Demary hit multiple threes in the second half, shaking free of Boozer.
DEMARY HITS AGAIN AND DAN HURLEY IS HYPE 🗣️ #MarchMadness
— NCAA March Madness (@MarchMadnessMBB) March 29, 2026
👉 https://t.co/73IDsYprmk pic.twitter.com/6Tk8x7KPPj
Smith drove him on a closeout for a layup, and Karaban’s lone three of the game came in the final minute when UConn pushed the pace enough to get Boozer cross-matched.
KARABAN STRIKES ⚡️#MarchMadness @UConnMBB pic.twitter.com/tjwAWe6BX9
— NCAA March Madness (@MarchMadnessMBB) March 29, 2026
Boozer was a good defender this season, and statistically, one of the best in the country.
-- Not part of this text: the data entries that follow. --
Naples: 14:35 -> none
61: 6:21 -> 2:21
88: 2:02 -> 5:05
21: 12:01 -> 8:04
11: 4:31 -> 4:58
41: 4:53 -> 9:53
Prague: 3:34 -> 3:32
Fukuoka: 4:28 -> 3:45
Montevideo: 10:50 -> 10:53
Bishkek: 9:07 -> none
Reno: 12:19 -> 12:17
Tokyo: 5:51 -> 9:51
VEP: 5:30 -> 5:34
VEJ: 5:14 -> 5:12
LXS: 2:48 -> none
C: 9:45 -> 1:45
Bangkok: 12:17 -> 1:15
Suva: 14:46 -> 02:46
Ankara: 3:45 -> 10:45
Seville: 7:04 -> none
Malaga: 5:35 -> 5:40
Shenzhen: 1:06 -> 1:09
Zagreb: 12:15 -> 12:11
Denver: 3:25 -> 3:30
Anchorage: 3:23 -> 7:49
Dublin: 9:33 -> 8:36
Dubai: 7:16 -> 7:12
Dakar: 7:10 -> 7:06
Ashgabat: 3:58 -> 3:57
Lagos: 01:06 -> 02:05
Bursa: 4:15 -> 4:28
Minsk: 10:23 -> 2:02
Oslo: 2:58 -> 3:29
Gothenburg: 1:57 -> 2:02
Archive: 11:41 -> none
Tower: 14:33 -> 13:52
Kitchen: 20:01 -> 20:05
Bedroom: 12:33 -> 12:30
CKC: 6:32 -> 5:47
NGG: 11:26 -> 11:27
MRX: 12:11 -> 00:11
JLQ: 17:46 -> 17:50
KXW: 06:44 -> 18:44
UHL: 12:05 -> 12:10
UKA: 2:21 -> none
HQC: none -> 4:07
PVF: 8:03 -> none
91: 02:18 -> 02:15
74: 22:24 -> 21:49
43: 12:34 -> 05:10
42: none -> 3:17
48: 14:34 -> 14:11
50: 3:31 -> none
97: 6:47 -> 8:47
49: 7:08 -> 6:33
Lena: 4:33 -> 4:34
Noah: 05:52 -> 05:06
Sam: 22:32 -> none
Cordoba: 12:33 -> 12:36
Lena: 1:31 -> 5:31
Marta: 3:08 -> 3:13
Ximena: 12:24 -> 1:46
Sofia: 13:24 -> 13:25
However, his strengths are using his frame to cut off drivers and his ability to anchor in the post. Unless he was going to defend Reed, who has a significant height advantage, there really wasn’t anywhere else to hide Boozer against UConn’s style of offense.
Maybe all Scheyer could do was hope that Boozer punished UConn enough on the other end to make up for it. Or maybe he, like me, didn’t have the answers when Dan Hurley did. Scheyer is getting there. He’s close. But he’s not on Hurley’s level, and that’s where you need to be to win it all.